[Transcribed page contents]

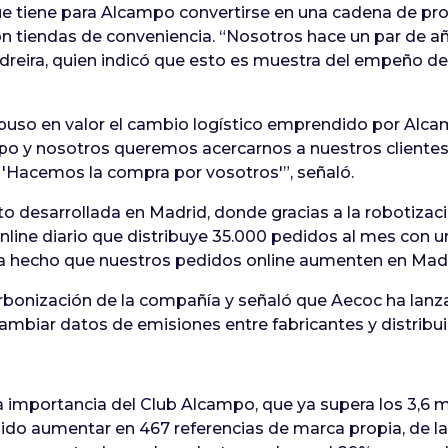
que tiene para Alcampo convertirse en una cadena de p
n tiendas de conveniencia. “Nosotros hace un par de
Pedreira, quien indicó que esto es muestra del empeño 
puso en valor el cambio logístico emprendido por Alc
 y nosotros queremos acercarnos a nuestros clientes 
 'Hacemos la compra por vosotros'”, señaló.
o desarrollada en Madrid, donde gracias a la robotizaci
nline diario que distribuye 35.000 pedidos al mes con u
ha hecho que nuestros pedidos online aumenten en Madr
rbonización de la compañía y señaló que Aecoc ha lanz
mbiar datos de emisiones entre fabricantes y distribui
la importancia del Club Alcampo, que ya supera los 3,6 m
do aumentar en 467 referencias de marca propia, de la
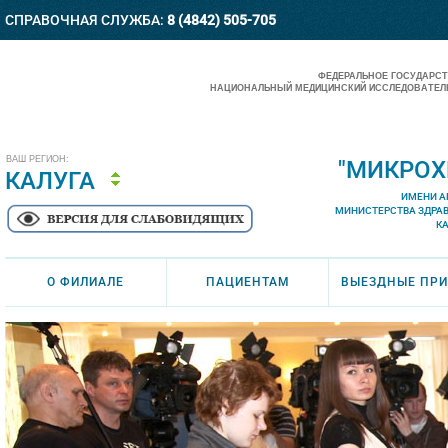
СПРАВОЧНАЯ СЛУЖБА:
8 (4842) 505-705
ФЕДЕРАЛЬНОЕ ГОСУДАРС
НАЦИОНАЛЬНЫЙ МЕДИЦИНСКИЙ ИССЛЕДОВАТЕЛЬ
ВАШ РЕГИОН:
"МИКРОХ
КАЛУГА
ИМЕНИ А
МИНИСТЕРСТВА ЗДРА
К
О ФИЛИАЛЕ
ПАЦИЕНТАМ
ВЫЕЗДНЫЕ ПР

WHAT NEEDS TO BE DONE | In your copy, restate the data above word for word but leave out any picture.

TASK RESPONSE |
que tiene para Alcampo convertirse en una cadena de p
n tiendas de conveniencia. “Nosotros hace un par de
Pedreira, quien indicó que esto es muestra del empeño 
puso en valor el cambio logístico emprendido por Alc
 y nosotros queremos acercarnos a nuestros clientes 
 'Hacemos la compra por vosotros'”, señaló.
o desarrollada en Madrid, donde gracias a la robotizaci
nline diario que distribuye 35.000 pedidos al mes con u
ha hecho que nuestros pedidos online aumenten en Madr
rbonización de la compañía y señaló que Aecoc ha lanz
mbiar datos de emisiones entre fabricantes y distribui
la importancia del Club Alcampo, que ya supera los 3,6 m
do aumentar en 467 referencias de marca propia, de la
СПРАВОЧНАЯ СЛУЖБА:
8 (4842) 505-705
ФЕДЕРАЛЬНОЕ ГОСУДАРС
НАЦИОНАЛЬНЫЙ МЕДИЦИНСКИЙ ИССЛЕДОВАТЕЛЬ
ВАШ РЕГИОН:
"МИКРОХ
КАЛУГА
ИМЕНИ А
МИНИСТЕРСТВА ЗДРА
К
О ФИЛИАЛЕ
ПАЦИЕНТАМ
ВЫЕЗДНЫЕ ПР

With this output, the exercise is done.